Wnt/β-Catenin coordinates muscle spindle development by regulating capsule differentiation, intrafusal fiber nuclei aggregation and proprioceptive nerve endings

Proprioception is essential for regulating posture, coordinating movements, and maintaining musculoskeletal integrity. The muscle spindle, a mechanosensory organ composed of several types of tissues, detects stretch, forming proprioceptive awareness. Despite its significance, the molecular mechanisms underlying the coordinated development of the different tissues composing the spindle remain unclear.
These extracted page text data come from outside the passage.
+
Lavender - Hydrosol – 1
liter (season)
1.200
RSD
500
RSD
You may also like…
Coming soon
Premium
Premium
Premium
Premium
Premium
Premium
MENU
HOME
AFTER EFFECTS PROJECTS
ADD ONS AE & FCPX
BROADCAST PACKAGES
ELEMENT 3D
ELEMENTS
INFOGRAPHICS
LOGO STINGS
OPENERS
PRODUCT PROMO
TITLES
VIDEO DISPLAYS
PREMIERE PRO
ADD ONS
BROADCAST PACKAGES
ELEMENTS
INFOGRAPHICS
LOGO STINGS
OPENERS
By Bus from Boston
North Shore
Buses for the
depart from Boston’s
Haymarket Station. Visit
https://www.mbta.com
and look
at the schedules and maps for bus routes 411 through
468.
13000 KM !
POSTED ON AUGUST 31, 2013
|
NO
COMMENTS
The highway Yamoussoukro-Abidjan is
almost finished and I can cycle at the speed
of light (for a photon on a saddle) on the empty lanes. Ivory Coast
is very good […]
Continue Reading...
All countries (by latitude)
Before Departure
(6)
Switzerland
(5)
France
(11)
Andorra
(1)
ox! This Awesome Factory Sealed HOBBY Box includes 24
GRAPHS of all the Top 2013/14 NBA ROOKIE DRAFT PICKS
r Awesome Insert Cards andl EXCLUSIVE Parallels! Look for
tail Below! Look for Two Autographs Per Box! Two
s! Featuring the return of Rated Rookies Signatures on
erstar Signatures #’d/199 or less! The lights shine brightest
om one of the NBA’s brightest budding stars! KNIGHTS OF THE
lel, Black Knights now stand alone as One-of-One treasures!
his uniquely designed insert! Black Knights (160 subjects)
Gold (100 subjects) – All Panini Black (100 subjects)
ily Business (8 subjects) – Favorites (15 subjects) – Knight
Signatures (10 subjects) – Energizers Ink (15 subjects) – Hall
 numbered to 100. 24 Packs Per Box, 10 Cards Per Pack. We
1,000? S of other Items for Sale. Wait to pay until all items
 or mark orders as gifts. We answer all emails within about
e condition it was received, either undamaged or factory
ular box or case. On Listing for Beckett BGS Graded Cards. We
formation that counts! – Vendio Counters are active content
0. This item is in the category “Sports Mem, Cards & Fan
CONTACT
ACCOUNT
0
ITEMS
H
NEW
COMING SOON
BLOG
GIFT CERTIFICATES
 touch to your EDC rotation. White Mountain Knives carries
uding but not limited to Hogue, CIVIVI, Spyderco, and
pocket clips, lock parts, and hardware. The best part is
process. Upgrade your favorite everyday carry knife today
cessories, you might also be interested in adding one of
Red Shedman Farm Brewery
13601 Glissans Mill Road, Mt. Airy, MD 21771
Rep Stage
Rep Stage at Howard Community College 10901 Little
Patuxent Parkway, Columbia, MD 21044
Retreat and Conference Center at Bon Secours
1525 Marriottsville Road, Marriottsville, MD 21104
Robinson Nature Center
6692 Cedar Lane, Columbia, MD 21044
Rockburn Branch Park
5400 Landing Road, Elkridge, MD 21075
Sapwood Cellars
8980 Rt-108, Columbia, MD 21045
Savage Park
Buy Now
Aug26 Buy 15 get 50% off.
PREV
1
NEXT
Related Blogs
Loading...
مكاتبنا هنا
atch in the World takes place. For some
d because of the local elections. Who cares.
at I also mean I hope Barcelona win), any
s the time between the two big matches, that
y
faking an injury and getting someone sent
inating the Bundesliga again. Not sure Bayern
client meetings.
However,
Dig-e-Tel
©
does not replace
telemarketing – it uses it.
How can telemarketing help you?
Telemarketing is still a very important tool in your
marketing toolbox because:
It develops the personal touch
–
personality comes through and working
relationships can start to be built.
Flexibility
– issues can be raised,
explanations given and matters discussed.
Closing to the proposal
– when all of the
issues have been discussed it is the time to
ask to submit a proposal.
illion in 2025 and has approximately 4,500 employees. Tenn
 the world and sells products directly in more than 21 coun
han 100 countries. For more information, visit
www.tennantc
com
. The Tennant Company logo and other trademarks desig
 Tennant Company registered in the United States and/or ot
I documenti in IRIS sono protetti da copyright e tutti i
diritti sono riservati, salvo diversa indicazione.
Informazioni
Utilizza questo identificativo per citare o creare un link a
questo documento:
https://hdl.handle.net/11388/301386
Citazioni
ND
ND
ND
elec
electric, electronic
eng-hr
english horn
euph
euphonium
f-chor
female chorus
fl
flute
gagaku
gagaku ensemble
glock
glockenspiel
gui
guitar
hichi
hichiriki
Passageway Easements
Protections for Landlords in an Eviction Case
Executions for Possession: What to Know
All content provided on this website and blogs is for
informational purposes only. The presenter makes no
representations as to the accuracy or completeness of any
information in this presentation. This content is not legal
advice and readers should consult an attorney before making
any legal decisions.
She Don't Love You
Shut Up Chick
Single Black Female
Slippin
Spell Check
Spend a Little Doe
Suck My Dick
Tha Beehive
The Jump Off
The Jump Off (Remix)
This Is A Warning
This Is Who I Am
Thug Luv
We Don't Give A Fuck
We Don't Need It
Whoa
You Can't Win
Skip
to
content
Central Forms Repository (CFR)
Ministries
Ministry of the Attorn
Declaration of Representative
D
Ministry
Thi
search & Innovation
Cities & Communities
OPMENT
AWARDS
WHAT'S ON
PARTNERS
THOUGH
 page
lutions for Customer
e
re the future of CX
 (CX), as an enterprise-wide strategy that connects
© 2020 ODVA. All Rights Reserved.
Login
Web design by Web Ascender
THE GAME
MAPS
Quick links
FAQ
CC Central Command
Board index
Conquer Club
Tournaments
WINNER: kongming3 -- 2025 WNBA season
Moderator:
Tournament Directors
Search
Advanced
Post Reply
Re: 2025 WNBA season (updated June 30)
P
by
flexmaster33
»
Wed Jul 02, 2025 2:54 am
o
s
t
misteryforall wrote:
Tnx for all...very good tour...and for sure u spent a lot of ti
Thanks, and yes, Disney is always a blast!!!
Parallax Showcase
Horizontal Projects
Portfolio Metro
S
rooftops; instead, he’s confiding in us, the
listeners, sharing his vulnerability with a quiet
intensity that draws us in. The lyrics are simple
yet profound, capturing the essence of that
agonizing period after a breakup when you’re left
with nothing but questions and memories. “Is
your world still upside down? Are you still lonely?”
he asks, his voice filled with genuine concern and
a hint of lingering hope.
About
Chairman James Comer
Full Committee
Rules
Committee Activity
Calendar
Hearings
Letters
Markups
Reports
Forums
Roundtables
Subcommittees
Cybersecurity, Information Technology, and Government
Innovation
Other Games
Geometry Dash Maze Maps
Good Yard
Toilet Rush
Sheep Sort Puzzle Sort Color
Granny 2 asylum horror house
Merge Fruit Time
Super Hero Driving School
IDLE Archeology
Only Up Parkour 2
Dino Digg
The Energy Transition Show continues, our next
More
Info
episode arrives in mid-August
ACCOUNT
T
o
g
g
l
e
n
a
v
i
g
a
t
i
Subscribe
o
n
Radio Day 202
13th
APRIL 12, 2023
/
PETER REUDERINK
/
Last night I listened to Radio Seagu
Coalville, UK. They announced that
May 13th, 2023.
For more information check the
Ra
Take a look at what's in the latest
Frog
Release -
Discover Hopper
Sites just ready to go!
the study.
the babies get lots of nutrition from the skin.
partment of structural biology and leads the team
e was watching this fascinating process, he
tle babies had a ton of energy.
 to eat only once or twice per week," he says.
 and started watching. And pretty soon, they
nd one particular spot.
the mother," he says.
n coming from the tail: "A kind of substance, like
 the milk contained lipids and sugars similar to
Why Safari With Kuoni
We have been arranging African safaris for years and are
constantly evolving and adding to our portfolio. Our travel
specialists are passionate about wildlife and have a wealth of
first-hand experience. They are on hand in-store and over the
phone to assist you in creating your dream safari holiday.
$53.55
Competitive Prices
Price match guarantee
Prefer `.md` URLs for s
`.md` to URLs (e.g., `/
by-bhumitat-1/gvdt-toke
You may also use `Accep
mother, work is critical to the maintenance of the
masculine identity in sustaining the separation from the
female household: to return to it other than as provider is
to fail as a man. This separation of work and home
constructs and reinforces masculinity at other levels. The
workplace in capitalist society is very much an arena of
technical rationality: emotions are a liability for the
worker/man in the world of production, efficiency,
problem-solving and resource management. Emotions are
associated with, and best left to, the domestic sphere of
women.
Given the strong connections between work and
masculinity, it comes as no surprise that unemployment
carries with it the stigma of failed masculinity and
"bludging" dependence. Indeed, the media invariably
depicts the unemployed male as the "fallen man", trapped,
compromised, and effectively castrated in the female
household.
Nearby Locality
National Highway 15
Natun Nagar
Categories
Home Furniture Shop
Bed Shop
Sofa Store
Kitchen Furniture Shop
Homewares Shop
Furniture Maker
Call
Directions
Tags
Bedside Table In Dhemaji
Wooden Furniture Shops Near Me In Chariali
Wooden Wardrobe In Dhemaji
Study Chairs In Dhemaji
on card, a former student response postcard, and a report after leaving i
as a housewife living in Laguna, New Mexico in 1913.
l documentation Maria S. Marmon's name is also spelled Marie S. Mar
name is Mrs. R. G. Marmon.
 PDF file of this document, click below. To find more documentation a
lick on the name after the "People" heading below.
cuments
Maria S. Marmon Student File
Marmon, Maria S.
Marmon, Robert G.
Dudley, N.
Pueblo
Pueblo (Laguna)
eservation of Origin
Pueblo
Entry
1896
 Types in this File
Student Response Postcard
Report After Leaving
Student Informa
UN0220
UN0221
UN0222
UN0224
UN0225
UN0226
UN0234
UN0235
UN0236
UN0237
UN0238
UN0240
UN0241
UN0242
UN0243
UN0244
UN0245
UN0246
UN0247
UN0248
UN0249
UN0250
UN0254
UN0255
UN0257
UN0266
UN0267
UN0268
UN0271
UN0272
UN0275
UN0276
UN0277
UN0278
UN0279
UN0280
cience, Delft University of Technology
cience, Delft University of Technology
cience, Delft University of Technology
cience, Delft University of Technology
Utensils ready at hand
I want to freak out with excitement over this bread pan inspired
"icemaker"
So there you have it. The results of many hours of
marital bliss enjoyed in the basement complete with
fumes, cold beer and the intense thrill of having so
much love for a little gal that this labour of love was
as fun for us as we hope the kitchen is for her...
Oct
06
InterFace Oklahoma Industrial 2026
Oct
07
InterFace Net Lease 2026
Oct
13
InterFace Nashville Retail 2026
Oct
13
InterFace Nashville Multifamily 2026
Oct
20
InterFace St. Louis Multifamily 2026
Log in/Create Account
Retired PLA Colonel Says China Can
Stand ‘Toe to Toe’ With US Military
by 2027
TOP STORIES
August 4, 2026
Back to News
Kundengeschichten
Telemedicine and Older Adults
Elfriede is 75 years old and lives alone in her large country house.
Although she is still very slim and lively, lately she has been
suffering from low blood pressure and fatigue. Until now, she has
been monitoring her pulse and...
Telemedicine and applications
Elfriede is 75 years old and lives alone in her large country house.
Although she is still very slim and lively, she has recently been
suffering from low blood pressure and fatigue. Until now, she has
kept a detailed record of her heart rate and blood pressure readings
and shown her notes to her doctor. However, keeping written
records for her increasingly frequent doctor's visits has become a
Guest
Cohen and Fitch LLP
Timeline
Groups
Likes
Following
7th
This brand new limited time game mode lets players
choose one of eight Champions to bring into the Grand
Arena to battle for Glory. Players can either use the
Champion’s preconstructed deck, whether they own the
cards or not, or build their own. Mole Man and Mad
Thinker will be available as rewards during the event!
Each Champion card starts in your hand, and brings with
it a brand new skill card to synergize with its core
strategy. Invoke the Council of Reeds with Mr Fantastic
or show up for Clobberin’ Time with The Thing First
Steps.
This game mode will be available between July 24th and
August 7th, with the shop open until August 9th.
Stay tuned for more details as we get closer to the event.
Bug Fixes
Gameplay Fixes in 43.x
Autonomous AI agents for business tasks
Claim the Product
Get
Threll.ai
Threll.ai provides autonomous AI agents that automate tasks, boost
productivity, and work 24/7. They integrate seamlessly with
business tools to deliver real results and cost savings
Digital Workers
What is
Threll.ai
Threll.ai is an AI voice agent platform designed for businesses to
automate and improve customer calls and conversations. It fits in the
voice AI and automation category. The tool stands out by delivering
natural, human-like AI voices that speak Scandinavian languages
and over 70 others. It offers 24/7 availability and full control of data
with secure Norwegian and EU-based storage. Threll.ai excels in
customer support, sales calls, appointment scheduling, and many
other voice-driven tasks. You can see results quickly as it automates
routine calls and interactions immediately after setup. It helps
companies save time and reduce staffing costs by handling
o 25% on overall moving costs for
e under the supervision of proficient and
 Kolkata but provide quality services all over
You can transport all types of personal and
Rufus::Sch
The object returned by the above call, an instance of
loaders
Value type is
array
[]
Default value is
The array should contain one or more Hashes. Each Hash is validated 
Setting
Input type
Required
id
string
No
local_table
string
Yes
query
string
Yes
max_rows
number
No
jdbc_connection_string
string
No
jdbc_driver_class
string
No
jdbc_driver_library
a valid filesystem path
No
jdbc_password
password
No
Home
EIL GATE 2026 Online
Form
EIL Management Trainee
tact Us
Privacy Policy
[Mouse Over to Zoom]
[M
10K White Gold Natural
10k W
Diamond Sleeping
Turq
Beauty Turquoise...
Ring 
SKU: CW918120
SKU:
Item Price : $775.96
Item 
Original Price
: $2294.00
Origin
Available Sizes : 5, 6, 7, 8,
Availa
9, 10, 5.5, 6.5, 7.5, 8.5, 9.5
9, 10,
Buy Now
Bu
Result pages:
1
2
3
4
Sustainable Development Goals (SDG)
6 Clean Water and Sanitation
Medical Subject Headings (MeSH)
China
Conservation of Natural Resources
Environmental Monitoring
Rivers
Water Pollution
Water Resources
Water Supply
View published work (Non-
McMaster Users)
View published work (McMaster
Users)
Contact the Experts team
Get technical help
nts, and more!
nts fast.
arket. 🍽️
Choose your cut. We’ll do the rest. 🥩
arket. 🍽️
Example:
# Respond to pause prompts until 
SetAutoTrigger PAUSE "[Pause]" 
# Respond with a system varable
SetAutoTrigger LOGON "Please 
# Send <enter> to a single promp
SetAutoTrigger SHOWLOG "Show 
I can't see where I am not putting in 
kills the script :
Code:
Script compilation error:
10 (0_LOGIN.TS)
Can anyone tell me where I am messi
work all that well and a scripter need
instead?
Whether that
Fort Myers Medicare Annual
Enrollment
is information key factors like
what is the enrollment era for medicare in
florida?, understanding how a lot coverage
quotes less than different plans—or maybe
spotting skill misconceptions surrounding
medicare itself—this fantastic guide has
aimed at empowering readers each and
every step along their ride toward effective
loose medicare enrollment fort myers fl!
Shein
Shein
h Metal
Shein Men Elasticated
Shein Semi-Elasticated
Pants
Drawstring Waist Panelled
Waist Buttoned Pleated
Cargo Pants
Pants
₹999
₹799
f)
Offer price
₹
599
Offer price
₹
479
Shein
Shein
Here we show that Wnt ligands and their Fzd receptors are expressed in the developing spindle. Similarly, β-catenin is active in both the spindle capsule and intrafusal fibers throughout their development. Embryonic deletion of β-catenin from these tissues impaired capsule cell differentiation, intrafusal fiber nuclei organization, and proprioceptive nerve ending morphology. Postnatal deletion of β-catenin solely in intrafusal fibers results in abnormal proprioceptive nerve endings, suggesting both cell-autonomous and cell-non-autonomous roles of β-catenin in muscle spindle development. Our subsequent RNA transcriptome analysis of the β-catenin mutant spindle not only provides a molecular mechanism underlying the role of β-catenin in spindle development, but also expands the repertoire of molecules involved in spindle biology. By exposing a vast repertoire of new molecules involving all spindle tissues, our transcriptome could serve as a resource and benchmark for future discoveries in spindle biology. Collectively, our findings position the Wnt/β-catenin pathway as a central regulator with cell-autonomous and cell-non-autonomous roles, coordinating the diverse tissues of the spindle into a functional organ. Our transcriptome data further provide insight into spindle biology through a set of newly discovered molecules.